D. Failure to Accommodate (FHA, FEHA, and CDPA)

Equity seeks summary judgment on Plaintiffs Estes and Moore's claims for failure to provide a reasonable accommodation on the grounds that neither Moore nor Estes requested an accommodation. Def.'s Mot. (dkt. 106) at 13-14. In considering Equity's motions to dismiss, the Court previously held that Plaintiffs each must have affirmatively requested a reasonable accommodation in order to proceed on a claim for failure to provide such accommodations. See, e.g., Mar. 2017 Order at 7-8 (relying on federal enforcement agency guidance); June 2017 Order at 4-6. Because a reasonable jury could find that each plaintiff did so, the Court need not reconsider that holding and assumes for the purpose this order that an affirmative request is a necessary element of such a claim.

The Court notes, however, that Equity cites no binding Ninth Circuit or California appellate authority for such a rule in its briefs, relying instead on district court decisions or federal appellate decisions from other circuits. The Court further notes that neither the Judicial Council of California's model jury instruction for "Refusal to Make Reasonable Accommodation in Housing" (CACI 2548) nor the Ninth Circuit's statement of the elements of a failure-to-accommodate claim under the Fair Housing Amendments Act, see Giebeler v. M & B Assocs., 343 F.3d 1143, 1147 (9th Cir. 2003), specifically require an affirmative request for accommodation. At least in the context of employment law, some courts have held that a defendant's duty to provide a reasonable accommodation arises from the defendant's knowledge that an accommodation is necessary, without need for an affirmative request by the plaintiff. See, e.g., Robinson v. HD Supply, Inc., No. 2:12-CV-00604-GEB, 2012 WL 5386293, at *6 (E.D. Cal. Nov. 1, 2012) (citing Prilliman v. United Air Lines, Inc., 53 Cal. App. 4th 935, 950-51 (1997)).

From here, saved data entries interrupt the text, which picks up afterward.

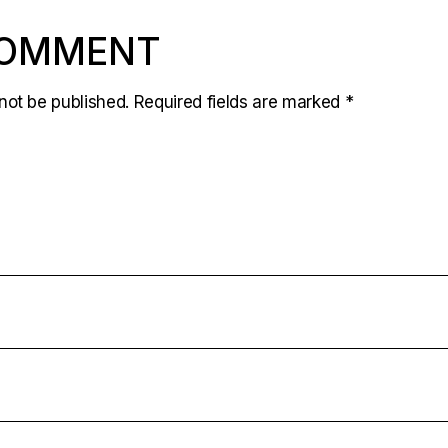
COMMENT
not be published.
Required fields are marked
*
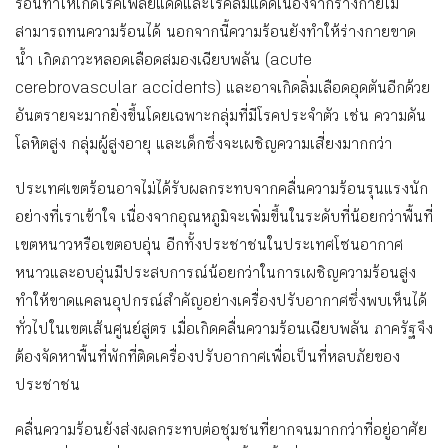
ร้อนทำให้เกิดโรคเพลียแดดและโรคลมแดดเนื่องจากร่างกายไม่
สามารถทนความร้อนได้ นอกจากนี้ความร้อนยังทำให้ร่างกายขาด
น้ำ เกิดภาวะหลอดเลือดสมองเฉียบพลัน (acute
cerebrovascular accidents) และอาจเกิดลิ่มเลือดอุดตันอีกด้วย
อันตรายจะมากยิ่งขึ้นโดยเฉพาะกลุ่มที่มีโรคประจำตัว เช่น ความดัน
โลหิตสูง กลุ่มผู้สูงอายุ และเด็กซึ่งจะเผชิญความเสี่ยงมากกว่า
ประเทศเขตร้อนอาจไม่ได้รับผลกระทบจากคลื่นความร้อนรุนแรงนัก
อย่างที่เราเข้าใจ เนื่องจากอุณหภูมิจะเพิ่มขึ้นในระดับที่น้อยกว่าพื้นที่
เขตหนาวหรือเขตอบอุ่น อีกทั้งประชาชนในประเทศโซนอากาศ
หนาวและอบอุ่นมีประสบการณ์น้อยกว่าในการเผชิญความร้อนสูง
ทำให้ขาดแคลนอุปกรณ์สำคัญอย่างเครื่องปรับอากาศซึ่งพบเห็นได้
ทั่วไปในเขตเส้นศูนย์สูตร เมื่อเกิดคลื่นความร้อนเฉียบพลัน ภาครัฐจึง
ต้องจัดหาพื้นที่พักที่ติดเครื่องปรับอากาศเพื่อเป็นที่หลบภัยของ
ประชาชน
คลื่นความร้อนยังส่งผลกระทบต่อชุมชนที่ยากจนมากกว่าที่อยู่อาศัย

If this case proceeds to trial, the parties should be prepared to address in more detail whether Plaintiffs must prove that they affirmatively requested accommodation.

Equity also moves for summary judgment on Bednarska and Payne's reasonable accommodation claims on the grounds that their requests either were granted or were not requests for reasonable accommodations. The Court addresses each plaintiff's claims in turn below.

1. Estes

When asked at his deposition if he ever sought "any accommodation from Equity concerning the elevator," Estes responded, "No." Winn Decl. (dkt. 106-1) Ex. C (Estes Dep.) at 9:25-10:2. In his declaration, however, Estes states that, among other communications during the elevator outage, he told an Equity representative that he "wanted them to do everything in their power to repair the elevator immediately." Estes Decl. (dkt. 111-3) ¶ 2. He explains that discrepancy by stating that he "thought [defense counsel] was referring to the offer to move into a hotel," which he had declined because he did not think it would be practical to move all of his adaptive equipment to a hotel room. Id. ¶ 4.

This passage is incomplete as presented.